Section 20(2): ULTRA VIRES NOW ONLY VALID IN THE FOLLOWING


SITUATIONS

Those who can rely on the lack of co capacity (those who can question the co’s
actions)

Section 20(2)(a): proceedings against co by members or debenture holders to


stop an ultra vires act;
Here, the contract has already been entered into between the company and the third
party but no activity under the contract has taken place.

This section must be read together with section 20(3).

Section 20(2)(b): proceedings by members or co against co officers (present


and former);

Here, the contract has already been entered into between the company and the third
party but the members wish to discipline the co officers who were responsible for
entering into the ultra vires contract on behalf of the co.

Section 20(2)(c): petition by Minister to wind up co.

Entering into ultra vires contracts is one of the grounds which a Minister can refer to
when attempting to wind up a company.
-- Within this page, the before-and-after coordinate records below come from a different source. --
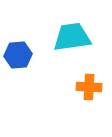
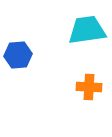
cyan trapezoid: moved 15 px right, 7 px up
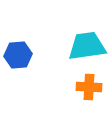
cyan trapezoid: moved 16 px down
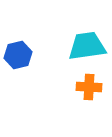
blue hexagon: rotated 8 degrees counterclockwise
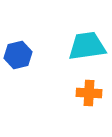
orange cross: moved 6 px down
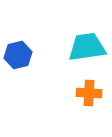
cyan trapezoid: moved 1 px down
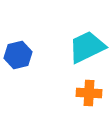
cyan trapezoid: rotated 18 degrees counterclockwise
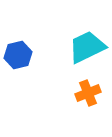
orange cross: moved 1 px left; rotated 25 degrees counterclockwise
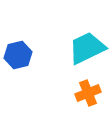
cyan trapezoid: moved 1 px down
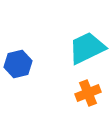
blue hexagon: moved 9 px down
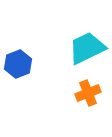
blue hexagon: rotated 8 degrees counterclockwise
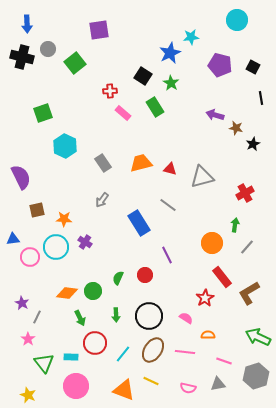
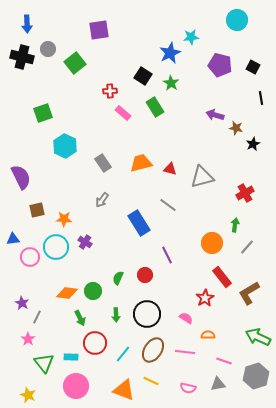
black circle at (149, 316): moved 2 px left, 2 px up
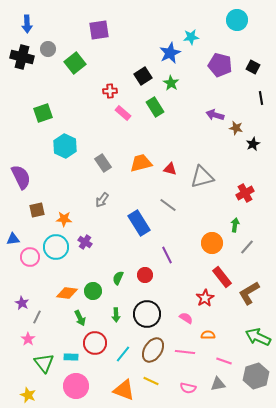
black square at (143, 76): rotated 24 degrees clockwise
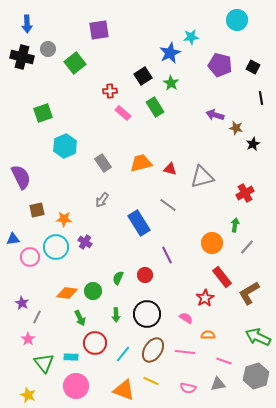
cyan hexagon at (65, 146): rotated 10 degrees clockwise
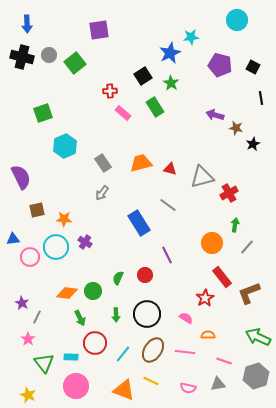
gray circle at (48, 49): moved 1 px right, 6 px down
red cross at (245, 193): moved 16 px left
gray arrow at (102, 200): moved 7 px up
brown L-shape at (249, 293): rotated 10 degrees clockwise
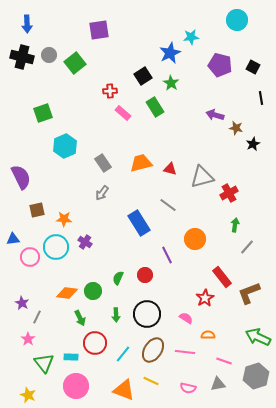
orange circle at (212, 243): moved 17 px left, 4 px up
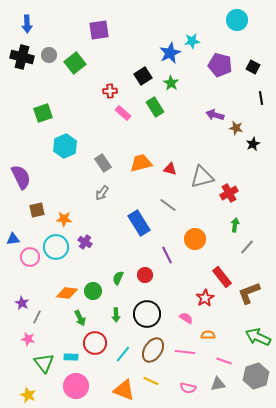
cyan star at (191, 37): moved 1 px right, 4 px down
pink star at (28, 339): rotated 24 degrees counterclockwise
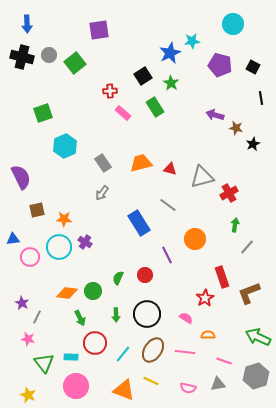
cyan circle at (237, 20): moved 4 px left, 4 px down
cyan circle at (56, 247): moved 3 px right
red rectangle at (222, 277): rotated 20 degrees clockwise
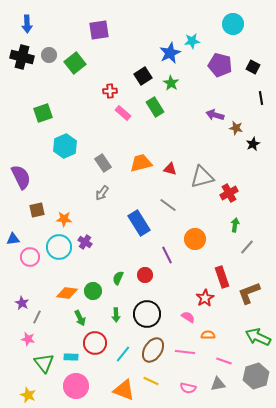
pink semicircle at (186, 318): moved 2 px right, 1 px up
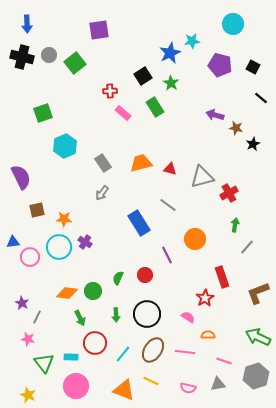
black line at (261, 98): rotated 40 degrees counterclockwise
blue triangle at (13, 239): moved 3 px down
brown L-shape at (249, 293): moved 9 px right
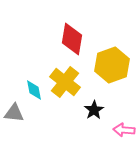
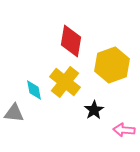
red diamond: moved 1 px left, 2 px down
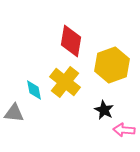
black star: moved 10 px right; rotated 12 degrees counterclockwise
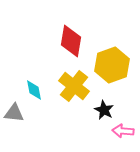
yellow cross: moved 9 px right, 4 px down
pink arrow: moved 1 px left, 1 px down
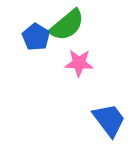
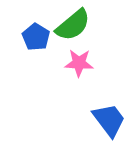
green semicircle: moved 6 px right
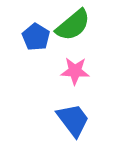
pink star: moved 4 px left, 8 px down
blue trapezoid: moved 36 px left
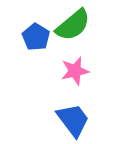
pink star: rotated 16 degrees counterclockwise
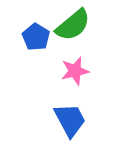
blue trapezoid: moved 3 px left; rotated 9 degrees clockwise
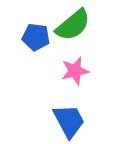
blue pentagon: rotated 24 degrees counterclockwise
blue trapezoid: moved 1 px left, 1 px down
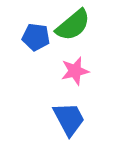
blue trapezoid: moved 2 px up
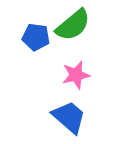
pink star: moved 1 px right, 4 px down
blue trapezoid: moved 2 px up; rotated 21 degrees counterclockwise
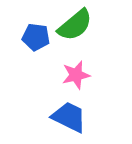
green semicircle: moved 2 px right
blue trapezoid: rotated 15 degrees counterclockwise
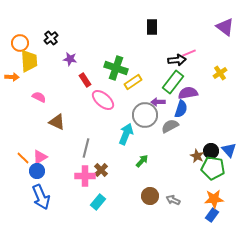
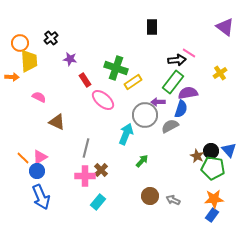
pink line: rotated 56 degrees clockwise
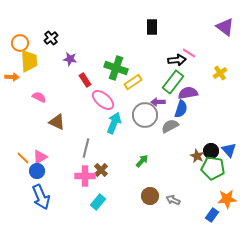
cyan arrow: moved 12 px left, 11 px up
orange star: moved 13 px right
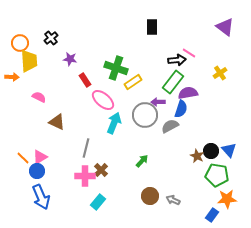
green pentagon: moved 4 px right, 7 px down
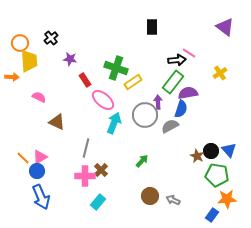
purple arrow: rotated 88 degrees clockwise
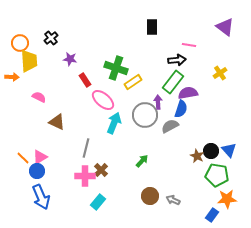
pink line: moved 8 px up; rotated 24 degrees counterclockwise
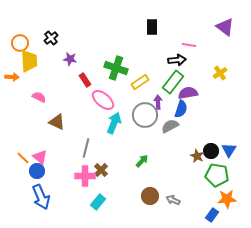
yellow rectangle: moved 7 px right
blue triangle: rotated 14 degrees clockwise
pink triangle: rotated 49 degrees counterclockwise
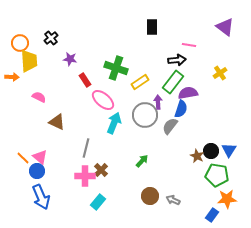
gray semicircle: rotated 24 degrees counterclockwise
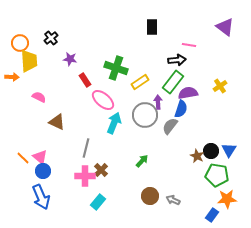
yellow cross: moved 13 px down
blue circle: moved 6 px right
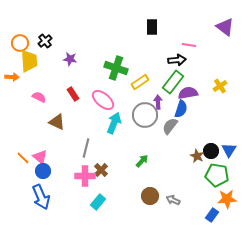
black cross: moved 6 px left, 3 px down
red rectangle: moved 12 px left, 14 px down
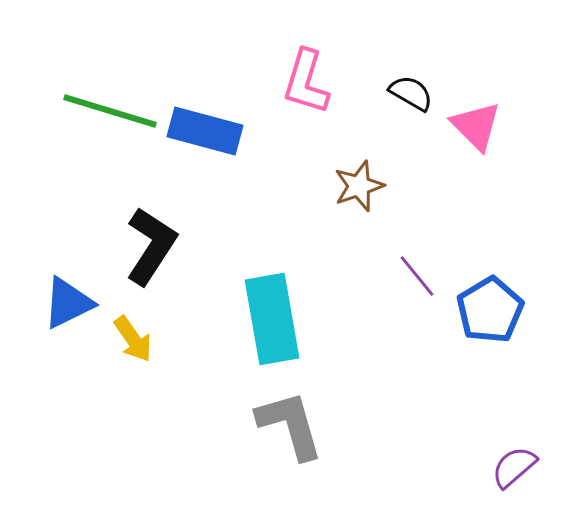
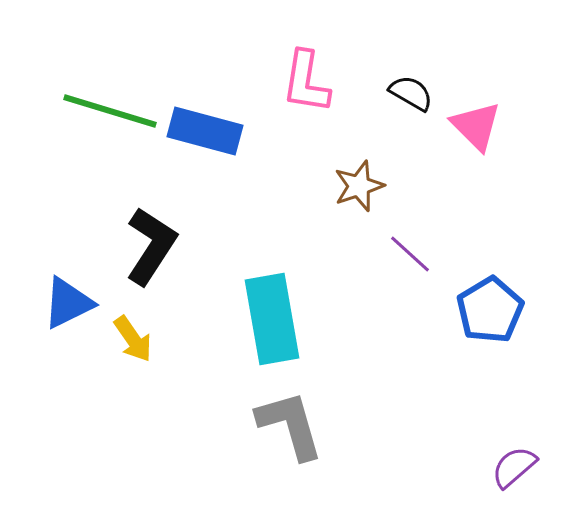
pink L-shape: rotated 8 degrees counterclockwise
purple line: moved 7 px left, 22 px up; rotated 9 degrees counterclockwise
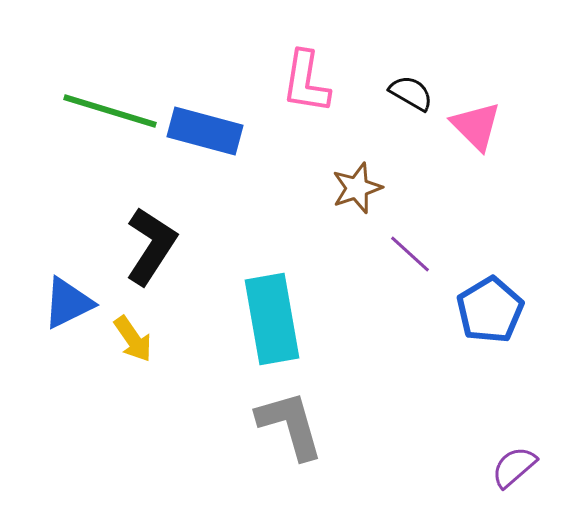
brown star: moved 2 px left, 2 px down
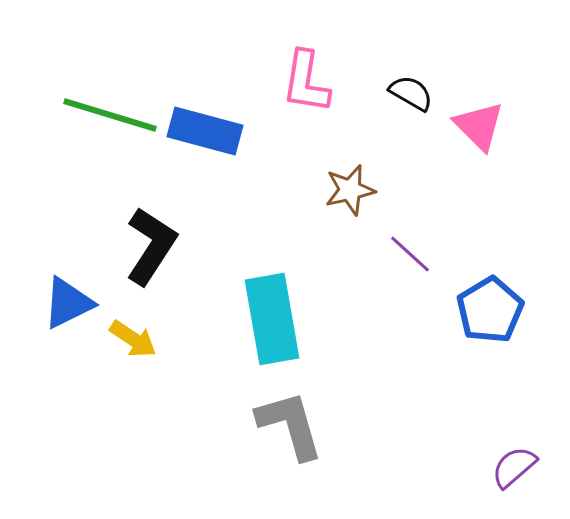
green line: moved 4 px down
pink triangle: moved 3 px right
brown star: moved 7 px left, 2 px down; rotated 6 degrees clockwise
yellow arrow: rotated 21 degrees counterclockwise
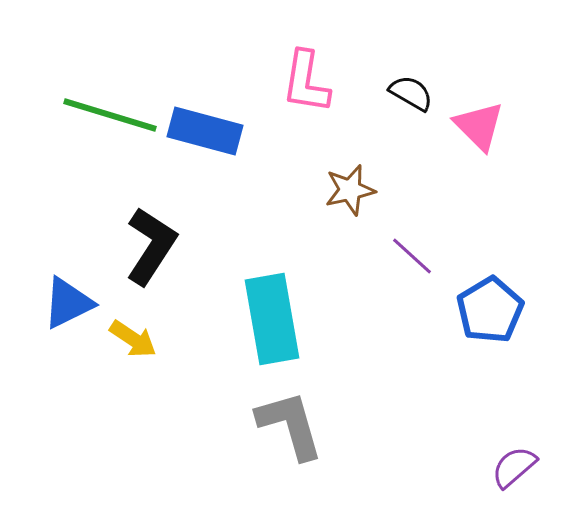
purple line: moved 2 px right, 2 px down
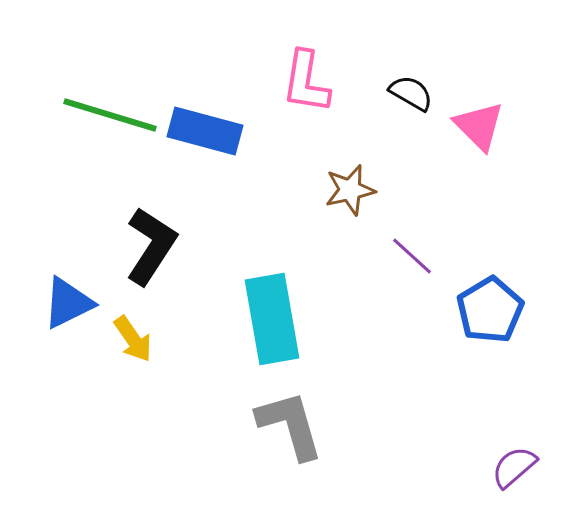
yellow arrow: rotated 21 degrees clockwise
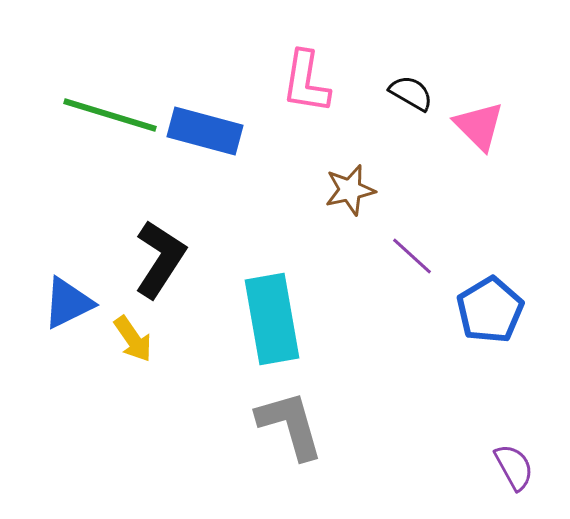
black L-shape: moved 9 px right, 13 px down
purple semicircle: rotated 102 degrees clockwise
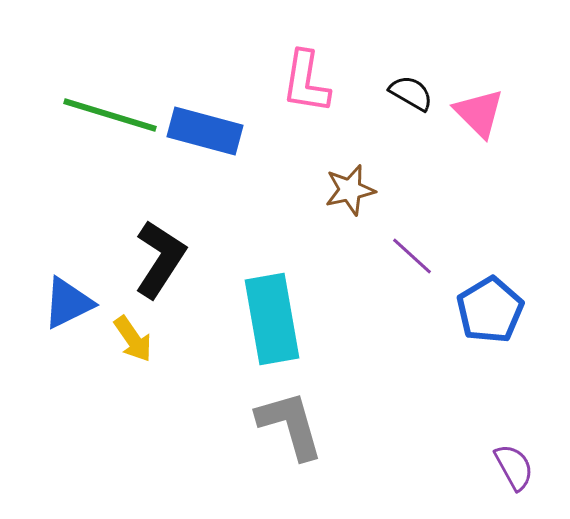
pink triangle: moved 13 px up
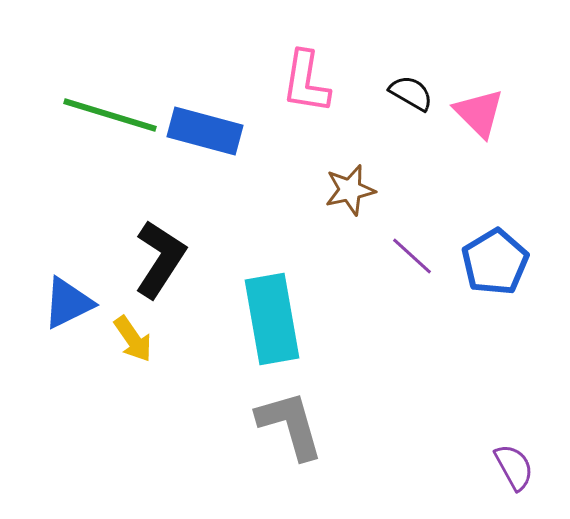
blue pentagon: moved 5 px right, 48 px up
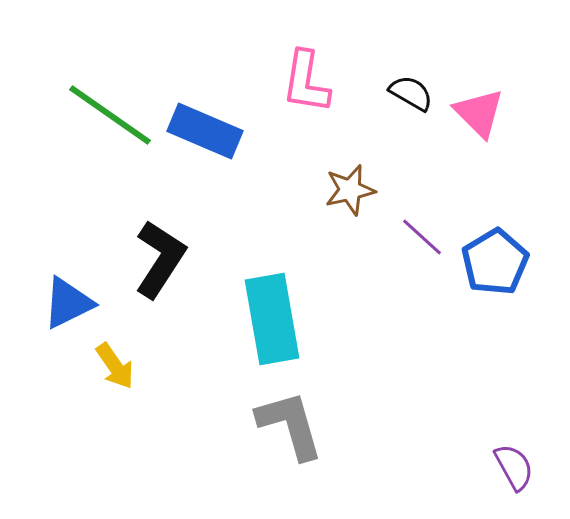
green line: rotated 18 degrees clockwise
blue rectangle: rotated 8 degrees clockwise
purple line: moved 10 px right, 19 px up
yellow arrow: moved 18 px left, 27 px down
However, it cannot be used as a main
grounds.

Furthermore, section 20(1)

Foss v Harbottle

Co is the proper plaintiff and it is the BoD who must bring an action on behalf of the
co. However, if current BoD responsible for ultra vires transaction?

i. Shareholders remove BoD

ii. Shareholders appoint new BoD

iii. New BoD sue old officers.


d. Section 20(3):

If acts are not yet performed, court can stop co from carrying out the act and can
order compensation for any loss sustained by all parties, if just and equitable.

However, court will not award anticipated profits.